== EXTRACTED MATERIAL ==

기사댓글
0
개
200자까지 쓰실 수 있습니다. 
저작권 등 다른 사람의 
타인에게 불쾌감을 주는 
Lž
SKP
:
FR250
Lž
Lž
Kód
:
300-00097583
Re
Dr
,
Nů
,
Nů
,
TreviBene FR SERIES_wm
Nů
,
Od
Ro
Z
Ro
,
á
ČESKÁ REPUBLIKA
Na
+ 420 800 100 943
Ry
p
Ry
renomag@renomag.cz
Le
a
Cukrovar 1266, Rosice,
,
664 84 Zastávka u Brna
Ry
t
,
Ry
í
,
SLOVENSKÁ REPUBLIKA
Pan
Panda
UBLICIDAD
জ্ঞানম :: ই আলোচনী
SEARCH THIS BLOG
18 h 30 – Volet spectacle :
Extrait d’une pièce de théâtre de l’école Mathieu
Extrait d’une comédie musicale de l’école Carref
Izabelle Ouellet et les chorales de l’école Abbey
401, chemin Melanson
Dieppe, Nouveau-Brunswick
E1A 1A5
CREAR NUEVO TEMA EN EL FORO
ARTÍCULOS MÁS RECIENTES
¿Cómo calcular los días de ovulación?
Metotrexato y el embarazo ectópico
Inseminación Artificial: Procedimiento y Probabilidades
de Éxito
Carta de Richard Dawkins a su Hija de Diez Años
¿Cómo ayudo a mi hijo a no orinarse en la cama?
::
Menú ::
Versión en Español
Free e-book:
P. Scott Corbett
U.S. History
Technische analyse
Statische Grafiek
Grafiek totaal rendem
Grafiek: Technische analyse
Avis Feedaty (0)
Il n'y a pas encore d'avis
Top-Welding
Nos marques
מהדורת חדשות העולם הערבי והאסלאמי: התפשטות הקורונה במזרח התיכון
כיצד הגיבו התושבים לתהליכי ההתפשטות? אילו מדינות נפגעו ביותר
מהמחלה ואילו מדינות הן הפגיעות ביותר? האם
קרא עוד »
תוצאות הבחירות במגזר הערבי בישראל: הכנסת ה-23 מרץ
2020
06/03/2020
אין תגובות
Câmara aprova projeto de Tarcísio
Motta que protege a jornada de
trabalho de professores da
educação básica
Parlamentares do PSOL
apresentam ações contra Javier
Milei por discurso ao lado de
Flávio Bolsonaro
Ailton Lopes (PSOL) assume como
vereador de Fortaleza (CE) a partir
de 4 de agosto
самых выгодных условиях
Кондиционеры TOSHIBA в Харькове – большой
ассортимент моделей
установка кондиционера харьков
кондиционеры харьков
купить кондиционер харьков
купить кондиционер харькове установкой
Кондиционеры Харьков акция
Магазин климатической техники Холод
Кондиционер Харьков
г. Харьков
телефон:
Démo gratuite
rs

===

ACTIVITY.
Write out every record again, exactly as it was written.

RESULT.
기사댓글
0
개
200자까지 쓰실 수 있습니다. 
저작권 등 다른 사람의 
타인에게 불쾌감을 주는 
Lž
SKP
:
FR250
Lž
Lž
Kód
:
300-00097583
Re
Dr
,
Nů
,
Nů
,
TreviBene FR SERIES_wm
Nů
,
Od
Ro
Z
Ro
,
á
ČESKÁ REPUBLIKA
Na
+ 420 800 100 943
Ry
p
Ry
renomag@renomag.cz
Le
a
Cukrovar 1266, Rosice,
,
664 84 Zastávka u Brna
Ry
t
,
Ry
í
,
SLOVENSKÁ REPUBLIKA
Pan
Panda
UBLICIDAD
জ্ঞানম :: ই আলোচনী
SEARCH THIS BLOG
18 h 30 – Volet spectacle :
Extrait d’une pièce de théâtre de l’école Mathieu
Extrait d’une comédie musicale de l’école Carref
Izabelle Ouellet et les chorales de l’école Abbey
401, chemin Melanson
Dieppe, Nouveau-Brunswick
E1A 1A5
CREAR NUEVO TEMA EN EL FORO
ARTÍCULOS MÁS RECIENTES
¿Cómo calcular los días de ovulación?
Metotrexato y el embarazo ectópico
Inseminación Artificial: Procedimiento y Probabilidades
de Éxito
Carta de Richard Dawkins a su Hija de Diez Años
¿Cómo ayudo a mi hijo a no orinarse en la cama?
::
Menú ::
Versión en Español
Free e-book:
P. Scott Corbett
U.S. History
Technische analyse
Statische Grafiek
Grafiek totaal rendem
Grafiek: Technische analyse
Avis Feedaty (0)
Il n'y a pas encore d'avis
Top-Welding
Nos marques
מהדורת חדשות העולם הערבי והאסלאמי: התפשטות הקורונה במזרח התיכון
כיצד הגיבו התושבים לתהליכי ההתפשטות? אילו מדינות נפגעו ביותר
מהמחלה ואילו מדינות הן הפגיעות ביותר? האם
קרא עוד »
תוצאות הבחירות במגזר הערבי בישראל: הכנסת ה-23 מרץ
2020
06/03/2020
אין תגובות
Câmara aprova projeto de Tarcísio
Motta que protege a jornada de
trabalho de professores da
educação básica
Parlamentares do PSOL
apresentam ações contra Javier
Milei por discurso ao lado de
Flávio Bolsonaro
Ailton Lopes (PSOL) assume como
vereador de Fortaleza (CE) a partir
de 4 de agosto
самых выгодных условиях
Кондиционеры TOSHIBA в Харькове – большой
ассортимент моделей
установка кондиционера харьков
кондиционеры харьков
купить кондиционер харьков
купить кондиционер харькове установкой
Кондиционеры Харьков акция
Магазин климатической техники Холод
Кондиционер Харьков
г. Харьков
телефон:
Démo gratuite
rs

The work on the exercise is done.